One of the ways I can do that practically is to train my kids to hide God’s word in their hearts. If, as a follower of Christ, I believe that His word is my standard for living why don’t I use it to discipline my children? 2 Timothy 3:16-17 says “All Scripture is God-breathed and is useful for teaching, rebuking, correcting and training in righteousness, so that the servant of God may be thoroughly equipped for every good work.” I’m not just talking about reading them Bible stories. I mean we should help them memorize verses that will be applicable to their real life situations, like Matthew 7:12, Colossians 3:20, Ephesians 4:29 and Proverbs 20:22. Verses such as these speak truth to our children and equip them for godly living.
Now surely if I’m quoting scripture to them all day long without actually living it out myself, they won’t be very motivated to change. More times than I can count, if my child is struggling with anger or frustration, I’ve modeled it before them in some way. I need to evaluate myself before the Lord and ask Him to renew my thoughts, words and actions. Am I in God’s Word daily? Am I walking in the Spirit? I’ve found that when I have a heart change, it leads to positive results in my children’s behavior as well.

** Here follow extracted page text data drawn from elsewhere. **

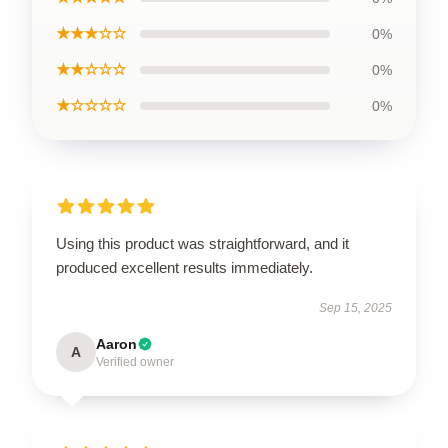
★★★☆☆
0%
★★☆☆☆
0%
★☆☆☆☆
0%
Using this product was straightforward, and it
produced excellent results immediately.
Sep 15, 2025
Aaron
A
Verified owner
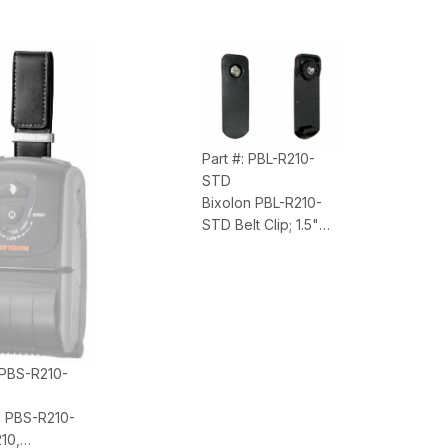
Waterproof, Front
Exit Printing, Power
Supply, 4 Year
Bumper to Bumper
Warranty
Part #: PBL-R210-
STD
Bixolon PBL-R210-
STD Belt Clip; 1.5"
Belt Width (For SPP-
R200III, R210,
R310/L310,
R410/L410)
 PBS-R210-
n PBS-R210-
10,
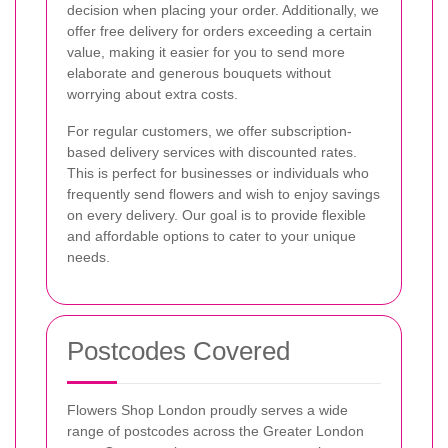
decision when placing your order. Additionally, we
offer free delivery for orders exceeding a certain
value, making it easier for you to send more
elaborate and generous bouquets without
worrying about extra costs.
For regular customers, we offer subscription-
based delivery services with discounted rates.
This is perfect for businesses or individuals who
frequently send flowers and wish to enjoy savings
on every delivery. Our goal is to provide flexible
and affordable options to cater to your unique
needs.
Postcodes Covered
Flowers Shop London proudly serves a wide
range of postcodes across the Greater London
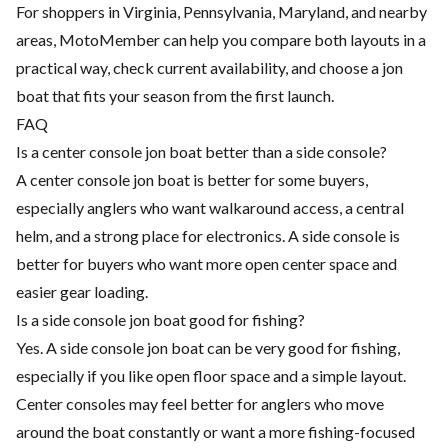
For shoppers in Virginia, Pennsylvania, Maryland, and nearby
areas, MotoMember can help you compare both layouts in a
practical way, check current availability, and choose a jon
boat that fits your season from the first launch.
FAQ
Is a center console jon boat better than a side console?
A center console jon boat is better for some buyers,
especially anglers who want walkaround access, a central
helm, and a strong place for electronics. A side console is
better for buyers who want more open center space and
easier gear loading.
Is a side console jon boat good for fishing?
Yes. A side console jon boat can be very good for fishing,
especially if you like open floor space and a simple layout.
Center consoles may feel better for anglers who move
around the boat constantly or want a more fishing-focused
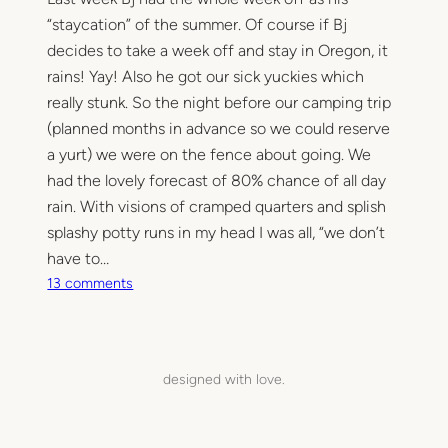
“staycation” of the summer. Of course if Bj
decides to take a week off and stay in Oregon, it
rains! Yay! Also he got our sick yuckies which
really stunk. So the night before our camping trip
(planned months in advance so we could reserve
a yurt) we were on the fence about going. We
had the lovely forecast of 80% chance of all day
rain. With visions of cramped quarters and splish
splashy potty runs in my head I was all, “we don’t
have to…
o
13 comments
n
C
a
m
designed with love.
p
i
n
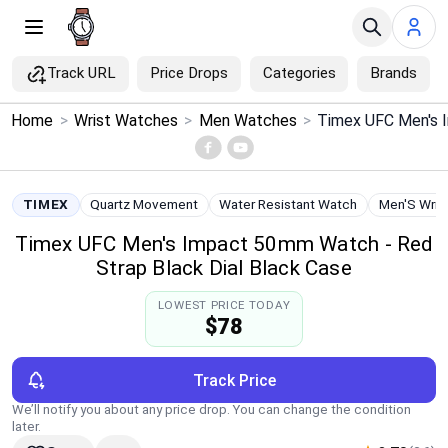
Track URL
Price Drops
Categories
Brands
×
Home
>
Wrist Watches
>
Men Watches
>
Menu
Home
TIMEX
Quartz Movement
Water Resistant Watch
Men'S Wris
Timex UFC Men's Impact 50mm Watch - Red
Search
Strap Black Dial Black Case
Price Drops
LOWEST PRICE TODAY
$78
Categories
Track Price
Brands
We’ll notify you about any price drop. You can change the condition
later.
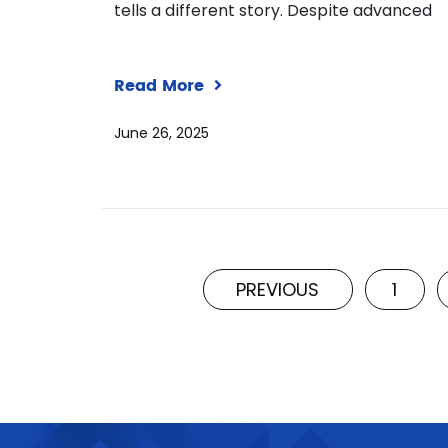
tells a different story. Despite advanced
Read More
June 26, 2025
PREVIOUS
1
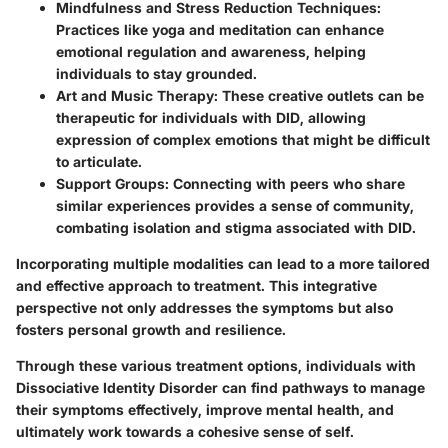
Mindfulness and Stress Reduction Techniques
:
Practices like yoga and meditation can enhance
emotional regulation and awareness, helping
individuals to stay grounded.
Art and Music Therapy
: These creative outlets can be
therapeutic for individuals with DID, allowing
expression of complex emotions that might be difficult
to articulate.
Support Groups
: Connecting with peers who share
similar experiences provides a sense of community,
combating isolation and stigma associated with DID.
Incorporating multiple modalities can lead to a more tailored
and effective approach to treatment. This integrative
perspective not only addresses the symptoms but also
fosters personal growth and resilience.
Through these various treatment options, individuals with
Dissociative Identity Disorder can find pathways to manage
their symptoms effectively, improve mental health, and
ultimately work towards a cohesive sense of self.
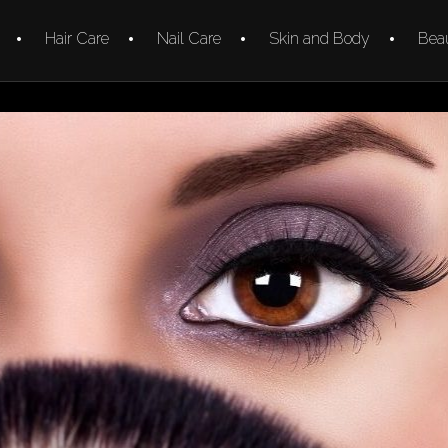
Hair Care
Nail Care
Skin and Body
Beau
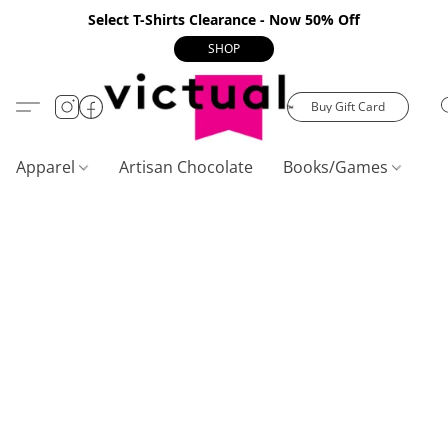
Select T-Shirts Clearance - Now 50% Off
SHOP
Buy Gift Card
Apparel
Artisan Chocolate
Books/Games
C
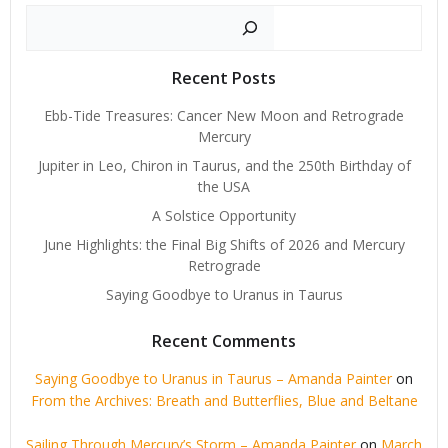
Search
Recent Posts
Ebb-Tide Treasures: Cancer New Moon and Retrograde
Mercury
Jupiter in Leo, Chiron in Taurus, and the 250th Birthday of
the USA
A Solstice Opportunity
June Highlights: the Final Big Shifts of 2026 and Mercury
Retrograde
Saying Goodbye to Uranus in Taurus
Recent Comments
Saying Goodbye to Uranus in Taurus – Amanda Painter
on
From the Archives: Breath and Butterflies, Blue and Beltane
Sailing Through Mercury’s Storm – Amanda Painter
on
March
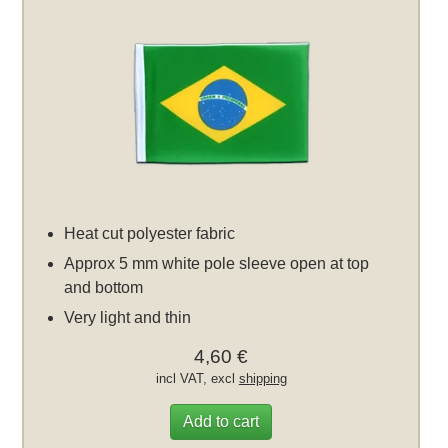
Heat cut polyester fabric
Approx 5 mm white pole sleeve open at top
and bottom
Very light and thin
4,60 €
incl VAT, excl
shipping
Add to cart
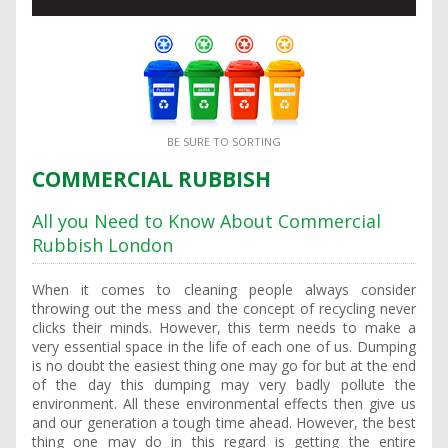
BE SURE TO SORTING
COMMERCIAL RUBBISH
All you Need to Know About Commercial
Rubbish London
When it comes to cleaning people always consider
throwing out the mess and the concept of recycling never
clicks their minds. However, this term needs to make a
very essential space in the life of each one of us. Dumping
is no doubt the easiest thing one may go for but at the end
of the day this dumping may very badly pollute the
environment. All these environmental effects then give us
and our generation a tough time ahead. However, the best
thing one may do in this regard is getting the entire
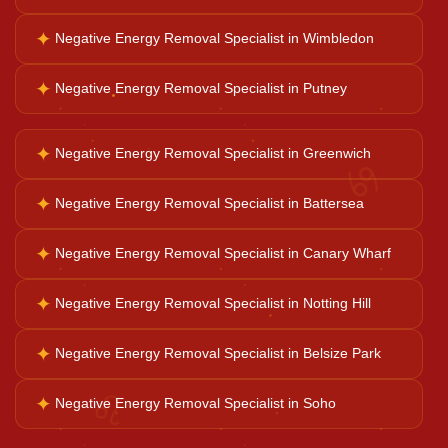
✦
Negative Energy Removal Specialist in Wimbledon
Ganesh Pooja
✦
Negative Energy Removal Specialist in Putney
Kaal Sarp Dosh
✦
Negative Energy Removal Specialist in Greenwich
♋
Navgrah Shanti
✦
Negative Energy Removal Specialist in Battersea
✦
Negative Energy Removal Specialist in Canary Wharf
Kali Mata Pooja
✦
Negative Energy Removal Specialist in Notting Hill
✦
Negative Energy Removal Specialist in Belsize Park
♌
✦
Negative Energy Removal Specialist in Soho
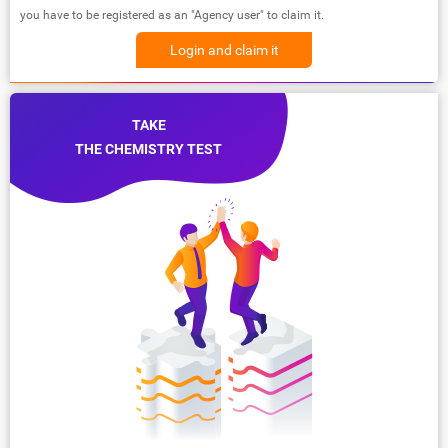
you have to be registered as an "Agency user" to claim it.
Login and claim it
TAKE
THE CHEMISTRY TEST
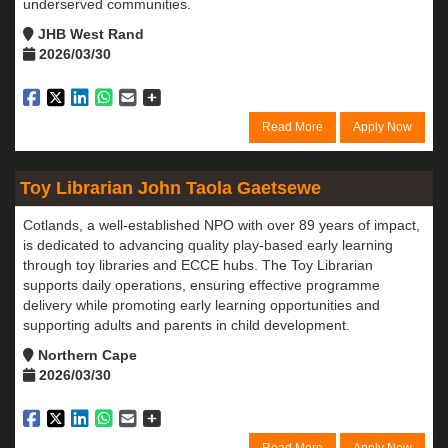
underserved communities.
JHB West Rand
2026/03/30
Read More
Apply Now
Toy Librarian John Taola Gaetsewe
Cotlands, a well-established NPO with over 89 years of impact,
is dedicated to advancing quality play-based early learning
through toy libraries and ECCE hubs. The Toy Librarian
supports daily operations, ensuring effective programme
delivery while promoting early learning opportunities and
supporting adults and parents in child development.
Northern Cape
2026/03/30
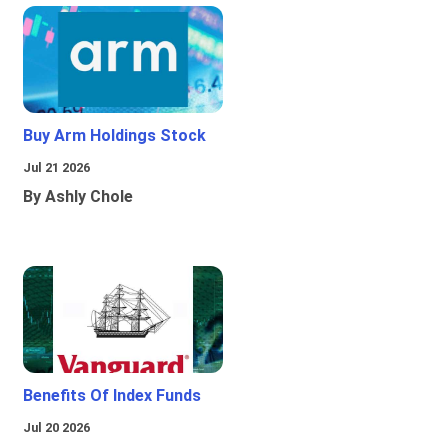
Buy Arm Holdings Stock
Jul 21 2026
By Ashly Chole
Benefits Of Index Funds
Jul 20 2026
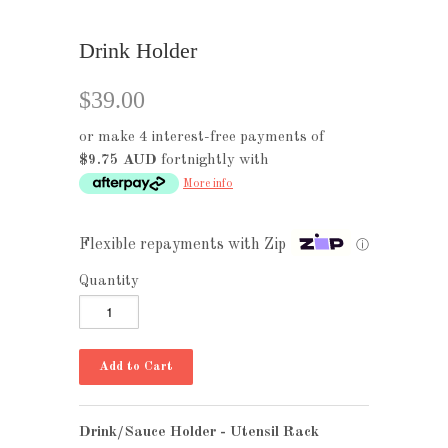
Drink Holder
$39.00
or make 4 interest-free payments of
$9.75 AUD
fortnightly with
More info
Flexible repayments with Zip
ⓘ
Quantity
Drink/Sauce Holder - Utensil Rack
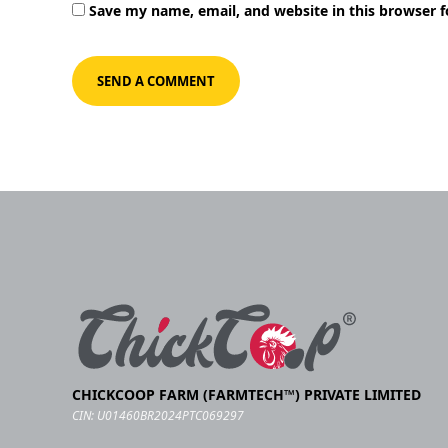
Save my name, email, and website in this browser 
CHICKCOOP FARM (FARMTECH™) PRIVATE LIMITED
CIN: U01460BR2024PTC069297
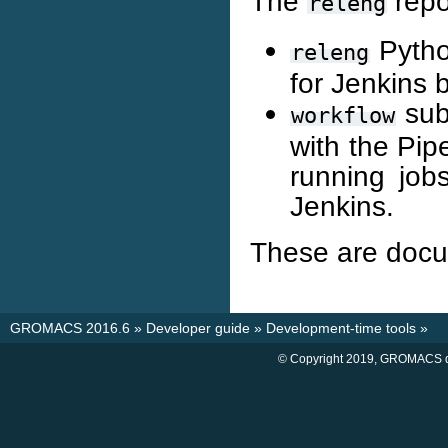
The
repo
releng
Pytho
releng
for Jenkins b
subd
workflow
with the Pip
running job
Jenkins.
These are docu
GROMACS 2016.6
»
Developer guide
»
Development-time tools
»
© Copyright 2019, GROMACS d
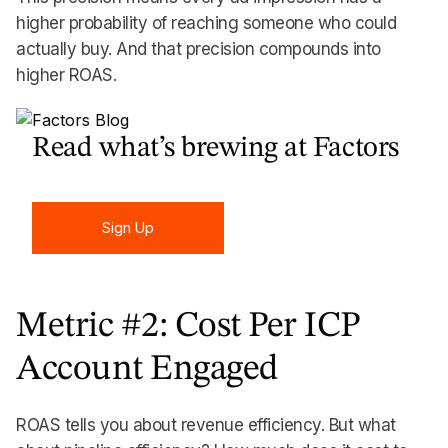
higher probability of reaching someone who could
actually buy. And that precision compounds into
higher ROAS.
Read what’s brewing at Factors
Sign Up
Sign Up
Metric #2: Cost Per ICP
Account Engaged
ROAS tells you about revenue efficiency. But what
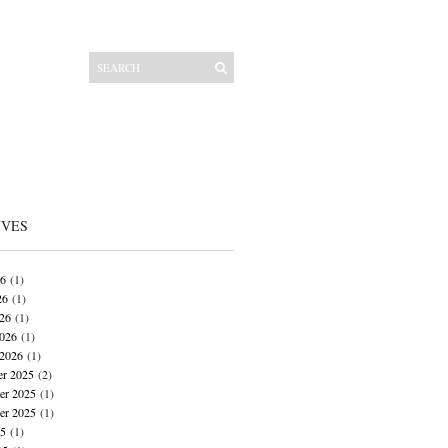
IVES
26
(1)
26
(1)
026
(1)
026
(1)
 2026
(1)
r 2025
(2)
r 2025
(1)
er 2025
(1)
25
(1)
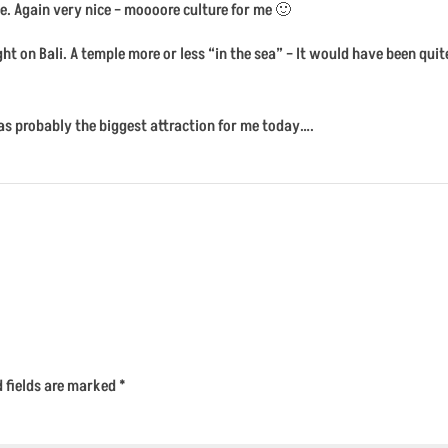
e. Again very nice – moooore culture for me 🙂
ht on Bali. A temple more or less “in the sea” – It would have been qu
s was probably the biggest attraction for me today….
d fields are marked
*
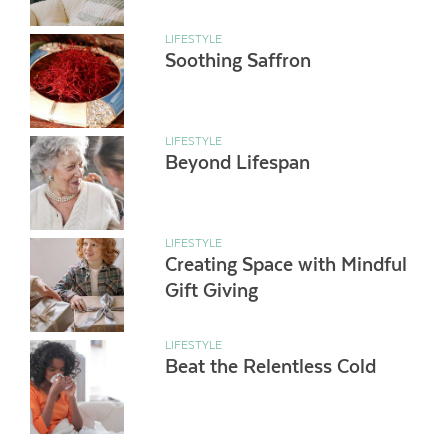
LIFESTYLE
Soothing Saffron
LIFESTYLE
Beyond Lifespan
LIFESTYLE
Creating Space with Mindful
Gift Giving
LIFESTYLE
Beat the Relentless Cold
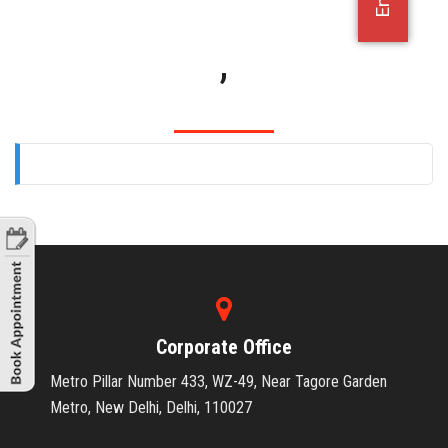
OFFICE JOBS
,
Corporate Office
Metro Pillar Number 433, WZ-49, Near Tagore Garden
Metro, New Delhi, Delhi, 110027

Finally, while my children are still growing developmentally and spiritually, I also need to be patient with them. They need to know I love them deeply, even in spite of their sin. If there are rules without a relationship, it will produce rebellion. After all, how much does Jesus love us in spite of our sins! While He loves, He also always prods us to repent by showing us a better way. He doesn't continually punish or nag. His heart for us leads us to want to obey. When we know in our core that we are seen and known by the King of Kings and Lord of Lords, we are transformed.
It is comforting to know that while you and I are called to "train up a child in the way he should go", God is ultimately responsible for his (or her) heart. He is the one who draws them deeper and walks beside them on the path He has laid out for them. However, in the process of raising and disciplining these little ones, we are refined at the same time they are. As we seek God for answers in how to best reach and correct our children, we become more and more dependent on, and also obedient towards Him. That's the amazing and humbling thing about parenting!